→ **TASK DIRECTIONS**:
Output all entries exactly as they appear and skip the pictures.

→ **SUPPLIED MATERIAL**:

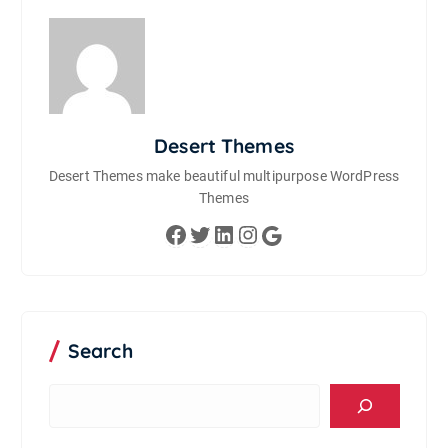
Desert Themes
Desert Themes make beautiful multipurpose WordPress
Themes
Facebook
Twitter
LinkedIn
Instagram
Google
Search
S
e
a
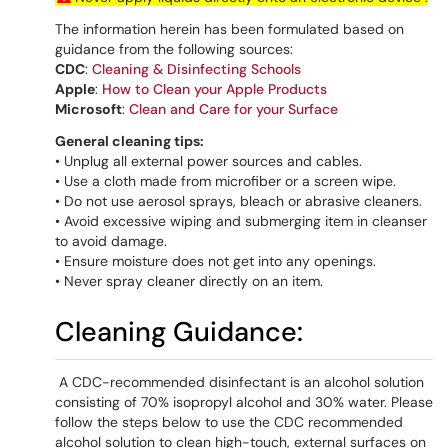
The information herein has been formulated based on
guidance from the following sources:
CDC
:
Cleaning & Disinfecting Schools
Apple
:
How to Clean your Apple Products
Microsoft
:
Clean and Care for your Surface
General cleaning tips:
• Unplug all external power sources and cables.
• Use a cloth made from microfiber or a screen wipe.
• Do not use aerosol sprays, bleach or abrasive cleaners.
• Avoid excessive wiping and submerging item in cleanser
to avoid damage.
• Ensure moisture does not get into any openings.
• Never spray cleaner directly on an item.
Cleaning Guidance:
A CDC-recommended disinfectant is an alcohol solution
consisting of 70% isopropyl alcohol and 30% water. Please
follow the steps below to use the CDC recommended
alcohol solution to clean high-touch, external surfaces on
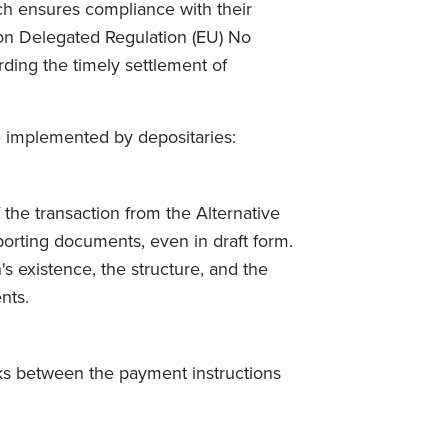
oach ensures compliance with their
on Delegated Regulation (EU) No
arding the timely settlement of
 implemented by depositaries:
 the transaction from the Alternative
orting documents, even in draft form.
's existence, the structure, and the
nts.
ks between the payment instructions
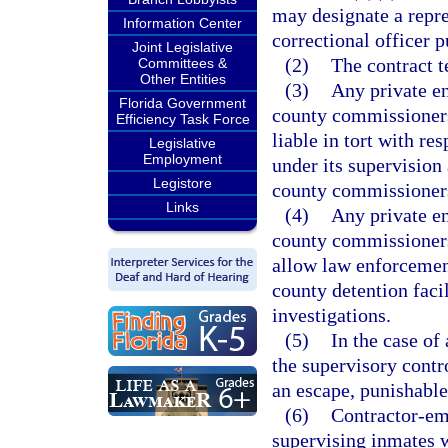
may designate a repre
Information Center
correctional officer p
Joint Legislative
(2)
The contract t
Committees &
Other Entities
(3)
Any private en
Florida Government
county commissioners 
Efficiency Task Force
liable in tort with re
Legislative
Employment
under its supervision
Legistore
county commissioner
Links
(4)
Any private en
county commissioners 
allow law enforcement
county detention faci
investigations.
(5)
In the case of
the supervisory contro
an escape, punishable
(6)
Contractor-emp
supervising inmates w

→ **RESULT**:
Desert Themes
Desert Themes make beautiful multipurpose WordPress
Themes
Facebook
Twitter
LinkedIn
Instagram
Google
Search
S
e
a
The information herein has been formulated based on
guidance from the following sources:
CDC
:
Cleaning & Disinfecting Schools
Apple
:
How to Clean your Apple Products
Microsoft
:
Clean and Care for your Surface
General cleaning tips:
• Unplug all external power sources and cables.
• Use a cloth made from microfiber or a screen wipe.
• Do not use aerosol sprays, bleach or abrasive cleaners.
• Avoid excessive wiping and submerging item in cleanser
to avoid damage.
• Ensure moisture does not get into any openings.
• Never spray cleaner directly on an item.
Cleaning Guidance:
A CDC-recommended disinfectant is an alcohol solution
consisting of 70% isopropyl alcohol and 30% water. Please
follow the steps below to use the CDC recommended
alcohol solution to clean high-touch, external surfaces on
oach ensures compliance with their
on Delegated Regulation (EU) No
arding the timely settlement of
 implemented by depositaries:
 the transaction from the Alternative
orting documents, even in draft form.
's existence, the structure, and the
nts.
ks between the payment instructions
may designate a repre
Information Center
correctional officer p
Joint Legislative
(2)
The contract t
Committees &
Other Entities
(3)
Any private en
Florida Government
county commissioners 
Efficiency Task Force
liable in tort with re
Legislative
Employment
under its supervision
Legistore
county commissioner
Links
(4)
Any private en
county commissioners 
allow law enforcement
county detention faci
investigations.
(5)
In the case of
the supervisory contro
an escape, punishable
(6)
Contractor-emp
supervising inmates w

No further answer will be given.